Most respiratory diseases are thought to result from an aberrant or a lack of efficient repair mechanisms following injuries. Identifying the cellular sources and the mechanisms that can enhance the endogenous regeneration and that can aid cell-based therapies is much needed. In our recent published work, we identified a novel reserve multipotent stem cell population in the airway tissues. We found that myoepithelial cells that reside in the submucosal glands (SMG) of the airways are normally very quiescent but they proliferate extensively and migrate to repopulate surface airway epithelium (SAE) following severe damage. We further identified SOX9-mediated transcriptional programs are necessary for the proliferation and migration of SMG-derived myoepithelial cells to SAE. Furthermore, we found that a fraction of SMG-derived cells have the ability to fully convert into SAE, albeit very slowly.

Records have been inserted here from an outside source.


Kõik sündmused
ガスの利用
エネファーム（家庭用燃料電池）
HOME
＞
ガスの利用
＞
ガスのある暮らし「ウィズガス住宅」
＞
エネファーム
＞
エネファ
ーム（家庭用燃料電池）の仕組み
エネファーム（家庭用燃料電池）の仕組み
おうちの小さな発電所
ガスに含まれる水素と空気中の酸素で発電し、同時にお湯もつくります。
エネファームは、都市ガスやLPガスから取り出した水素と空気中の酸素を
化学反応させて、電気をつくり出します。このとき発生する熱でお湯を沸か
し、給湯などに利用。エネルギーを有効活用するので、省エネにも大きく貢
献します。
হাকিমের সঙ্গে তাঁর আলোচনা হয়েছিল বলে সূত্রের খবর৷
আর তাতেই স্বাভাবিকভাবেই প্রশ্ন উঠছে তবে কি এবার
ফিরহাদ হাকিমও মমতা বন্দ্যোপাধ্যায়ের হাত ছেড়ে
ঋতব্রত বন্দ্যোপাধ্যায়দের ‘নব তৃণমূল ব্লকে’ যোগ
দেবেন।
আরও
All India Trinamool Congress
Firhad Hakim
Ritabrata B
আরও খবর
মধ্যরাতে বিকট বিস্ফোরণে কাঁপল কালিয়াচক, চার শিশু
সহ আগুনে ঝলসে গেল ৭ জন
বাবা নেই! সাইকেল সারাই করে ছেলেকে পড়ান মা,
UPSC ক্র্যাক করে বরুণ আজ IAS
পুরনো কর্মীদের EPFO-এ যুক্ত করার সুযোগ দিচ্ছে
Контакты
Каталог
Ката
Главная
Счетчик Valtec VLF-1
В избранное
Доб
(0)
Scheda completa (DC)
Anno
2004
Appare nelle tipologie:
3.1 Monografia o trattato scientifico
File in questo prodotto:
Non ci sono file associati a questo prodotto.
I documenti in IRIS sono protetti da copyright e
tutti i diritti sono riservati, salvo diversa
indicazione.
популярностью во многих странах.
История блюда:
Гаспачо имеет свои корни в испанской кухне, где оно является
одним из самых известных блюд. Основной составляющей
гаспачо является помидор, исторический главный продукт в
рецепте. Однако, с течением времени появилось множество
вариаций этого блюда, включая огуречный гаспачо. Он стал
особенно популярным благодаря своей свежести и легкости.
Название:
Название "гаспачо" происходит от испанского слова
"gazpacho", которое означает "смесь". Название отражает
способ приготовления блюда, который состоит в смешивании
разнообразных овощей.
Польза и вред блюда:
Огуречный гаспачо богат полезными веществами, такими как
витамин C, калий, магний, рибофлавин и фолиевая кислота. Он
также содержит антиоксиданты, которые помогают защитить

Our current preliminary data indicated that the fraction of SMG-derived cells that do not convert into SAE cells continue to maintain SMG cell characteristics, including the expression of transcription factor SOX9, for extended time periods. In addition, using newly developed mouse models and intra-vital imaging studies our preliminary data indicate that SMG-acinar luminal cells (serous and mucous cells) also have the ability to migrate to SAE. Based on our preliminary data, we hypothesize that SMG-acinar luminal cells have the ability to migrate and contribute to SAE regeneration and that this process is dependent on MECs migration. We also hypothesize that SOX9-dependent mechanisms must be downregulated for the complete conversion of SMG-derived cells into SAE cells. The major objectives of this proposal are to address both the potential contribution of SMG- acinar luminal cells to surface epithelium and to enhance proper regeneration.
In Aim1, we will qualitatively and quantitatively determine the contribution of SMG-acinar luminal cells to SAE repair after injury. We will use our newly developed in vivo lineage tracing mouse models coupled with multi-photon assisted intravital imaging to determine the ability of SMG-acinar luminal cells migration and contribution to SAE repair. We will also use diphtheria toxin mediated ablation of MECs to test our hypothesis that SMG-acinar luminal cell proliferation and migration is dependent on MECs.
In Aim2, we will test our hypothesis that loss of SOX9 is sufficient for the complete conversion of SMG-derived cells into SAE cells in the context of acute injury and chronic inflammation. This work has taken on added importance, as we found that SMG-derived cells contribution to SAE regeneration occurs in multiple forms of injury contexts including, influenza virus, Sulphur dioxide, chlorine, and chronic allergen- induced airway damage. Therefore, the outcomes from the proposed studies will have broader significance to airway diseases that occur due to defective regeneration. This work will lay the foundation for future studies involving human airway regeneration.
Efficient and rapid regeneration of the injured lung tissues is essential to prevent respiratory complications, which currently account for a significant number of deaths in the United States. Here we propose to use mouse models to understand the potential of submucosal gland-derived cells in airway regeneration. The findings from this study will potentially help to enhance endogenous repair and aid in cell-based therapies to treat lung diseases.